平成12年度未来開拓学術研究推進事業研究成果報告書概要



1.研究機関名 東京大学
 
2.研究領域 生命科学
 
3.研究分野 細胞シグナリング
 
4.研究期間 平成8年度〜平成12年度
 
5.研究プロジェクト番号 96L00308
 
6.研究プロジェクト名 イノシトールリン脂質とシグナル蛋白質の分子相関

7.プロジェクト・リーダー
プロジェクト・リーダー名 フリガナ 所属部局名 職名
竹縄 忠臣 タケナワ タダオミ 医科学研究所 教授

8.コア・メンバー

コア・メンバー名 フリガナ 所属研究機関名・所属部局名 職名
深見 希代子 フカミ キヨコ 東京大学・医科学研究所 講師

9.研究協力者

研究協力者名 フリガナ 所属研究機関名・所属部局名 職名
望月 康弘 モチヅキ ヤスヒロ 東京大学・医科学研究所 ポスドク

10.研究成果の概要

新たなPI(4,5)P2の機能を見つけるため新たなPI(4,5)P2結合ドメインの探索を行った。すでに知られているPI(4,5)P2結合ドメインとしてPHドメインが有名であり、非常に多くの蛋白質がPHドメインを有し、PI(4,5)P2によって機能が調節されていることが分かっている。PHドメイン以外のPI(4,5)P2結合ドメインを探索し、エンドサイトーシスに関与するepsin蛋白質のENTHドメインを新たなPI(4,5)P2結合ドメインとして見いだした。
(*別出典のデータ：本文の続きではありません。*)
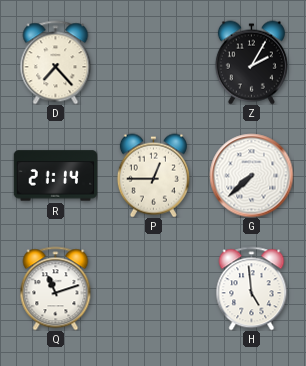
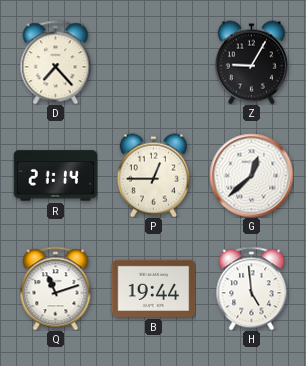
Z: 2:05 -> 9:05
G: 7:38 -> 12:38
B: none -> 19:44
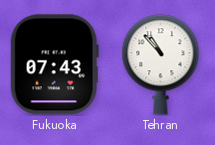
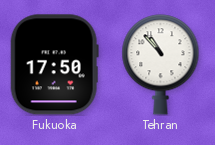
Fukuoka: 07:43 -> 17:50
ENTHドメインはPI(4,5)P2の他にもPI(3,4,5)P3とも有意に結合したが他のイノシトールリン脂質とは結合しなかった。更に結合の分子機序を明らかにするためNMRによる高次構造を調べた。ENTHドメインは合計6個のアロファーヘリックスのみより成る構造をしていた。PI(4,5)P2との結合にはN末の構造を取らない塩基性に富むアミノ酸配列とヘリックス3とヘリックス4の間の塩基性に富むループが必須であった。その部位の塩基性アミノ酸をアラニンに置換すると結合活性は完全に失われた。
Epsinはエンドサイトーシスの際に形成されるクラスリン複合体よりなるベジクル形勢に必須であることが分かっている。その際にEpsinのENTHドメインにPI(4,5)P2が結合することが必要であることうを証明するため、PI(4,5)P2に結合できない変異体Epsinを細胞に発現させEGFの細胞内への取り込みへの影響を調べた。このような変異体はEGFの細胞内取り込みを完全に抑制した。これらの結果からEpsin ENTHドメインは新たなPI(4,5)P2結合ドメインであり、その結合にはエンドサイトーシスに必須であることを明らかとした。

11.キーワード

(1)PI(4,5)P2結合、(2)エンドサイトーシス、(3)Epsin
(4)ENTHドメイン、(5)高次構造

12.研究発表(印刷中も含む)

[雑誌論文]
著者名 論文標題
Park, S Phosphatidylinositol 4-phosphate 5-kinase type I is regulated through phosphorylation response by extracellular stimuli
雑誌名 発行年 ページ
J. Biol. Chem. 274 2001 4781-4787

著者名 論文標題
Itoh, T. The Epsin N-terminal homology(ENTH) domain:a Phosphatidylinositol 4, 5-bisphosphate binding domain esential for endocytosis
雑誌名 発行年 ページ
Science 291 2001 1047-1051

著者名 論文標題
Zhang, Y. Phosphatidylinositol 4-phosphate 5-kinase its3 and calcineurin ppb1 coordinately regulate cytokinesis in fission yeast.
雑誌名 発行年 ページ
J. Biol. Chem. 275 2000 35600-35606

著者名 論文標題
Ijyuuin, T. Identification and characterization of a novel inositol polyphosphate 5-phosphatase.
雑誌名 発行年 ページ
J. Biol. Chem. 275 2000 10870-10875

著者名 論文標題
Fukami, K. Growth factor-induced promoter activation of murine phospholipase C delta4 gene.